Despite that Timewarp is included free, many knowledgeable After Effects artists still depend on Twixtor (RE:Vision Effects); like 3D trackers, keyers, and other automated solutions, this is more a question of what works for you than of one being better than another. A demo of Twixtor can be found on the book’s disc.

Tip

Tip

Did you notice back in the Motion Blur section that Timewarp can be used to generate procedural motion blur without retiming footage (Figure 2.23)?

Footage that is shot overcranked (at high speed, a) typically lacks sufficient motion blur when retimed. Timewarp can add motion blur to speed up footage; it can even add motion blur to footage with no speed-up at all, in either case using the same optical flow technology that tracks individual pixels. It looks fantastic.

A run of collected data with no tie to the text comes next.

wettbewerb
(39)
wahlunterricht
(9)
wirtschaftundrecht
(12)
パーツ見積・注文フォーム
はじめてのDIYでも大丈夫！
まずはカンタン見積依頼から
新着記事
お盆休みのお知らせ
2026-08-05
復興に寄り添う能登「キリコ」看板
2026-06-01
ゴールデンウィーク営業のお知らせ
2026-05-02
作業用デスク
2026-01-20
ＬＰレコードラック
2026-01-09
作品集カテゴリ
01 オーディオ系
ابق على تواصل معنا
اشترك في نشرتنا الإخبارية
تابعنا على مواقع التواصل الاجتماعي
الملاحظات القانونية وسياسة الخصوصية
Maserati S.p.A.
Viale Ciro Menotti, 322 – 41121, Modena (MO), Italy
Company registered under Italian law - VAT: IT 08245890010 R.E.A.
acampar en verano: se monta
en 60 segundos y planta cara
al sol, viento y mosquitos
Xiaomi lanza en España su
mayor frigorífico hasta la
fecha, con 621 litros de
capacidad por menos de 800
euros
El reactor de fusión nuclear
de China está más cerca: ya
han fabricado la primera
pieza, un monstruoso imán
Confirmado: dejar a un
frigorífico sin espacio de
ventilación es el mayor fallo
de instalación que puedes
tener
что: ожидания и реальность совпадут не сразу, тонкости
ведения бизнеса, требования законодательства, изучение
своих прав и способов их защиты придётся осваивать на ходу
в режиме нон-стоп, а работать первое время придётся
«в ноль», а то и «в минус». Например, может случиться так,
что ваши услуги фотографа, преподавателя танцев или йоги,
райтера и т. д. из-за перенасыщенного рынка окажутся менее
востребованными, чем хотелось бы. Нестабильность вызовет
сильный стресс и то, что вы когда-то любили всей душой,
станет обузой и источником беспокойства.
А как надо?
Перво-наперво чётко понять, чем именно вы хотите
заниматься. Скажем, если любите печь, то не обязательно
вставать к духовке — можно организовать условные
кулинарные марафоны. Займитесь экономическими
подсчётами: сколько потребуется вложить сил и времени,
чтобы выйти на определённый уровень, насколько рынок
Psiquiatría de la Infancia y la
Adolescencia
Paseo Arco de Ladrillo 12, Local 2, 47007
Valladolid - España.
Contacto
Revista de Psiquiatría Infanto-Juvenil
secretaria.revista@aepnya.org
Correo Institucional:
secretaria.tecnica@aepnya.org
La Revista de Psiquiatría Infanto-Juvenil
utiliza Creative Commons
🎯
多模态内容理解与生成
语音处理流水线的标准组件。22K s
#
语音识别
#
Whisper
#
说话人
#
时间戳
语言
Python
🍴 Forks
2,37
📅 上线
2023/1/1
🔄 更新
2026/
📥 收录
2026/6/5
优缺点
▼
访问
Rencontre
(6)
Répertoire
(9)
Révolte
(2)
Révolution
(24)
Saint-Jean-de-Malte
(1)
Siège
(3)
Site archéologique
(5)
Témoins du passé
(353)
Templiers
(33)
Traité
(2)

Figure 2.23. Footage that is shot overcranked (at high speed, a) typically lacks sufficient motion blur when retimed. Timewarp can add motion blur to speed up footage; it can even add motion blur to footage with no speed-up at all, in either case using the same optical flow technology that tracks individual pixels. It looks fantastic.

Conclusion

The elegance and logic of the After Effects Timeline is not always evident to the new user, but this chapter taught you that shortcuts and other workflow enhancements help streamline what might otherwise be tedious or exacting edits. The Timeline and Graph Editor, once mastered, give you the control you need over the timing and placement of elements.

If this chapter’s information seems overwhelming on first read, keep coming back to it so that specific tips can sink in once you’ve encountered the right context in which to use them.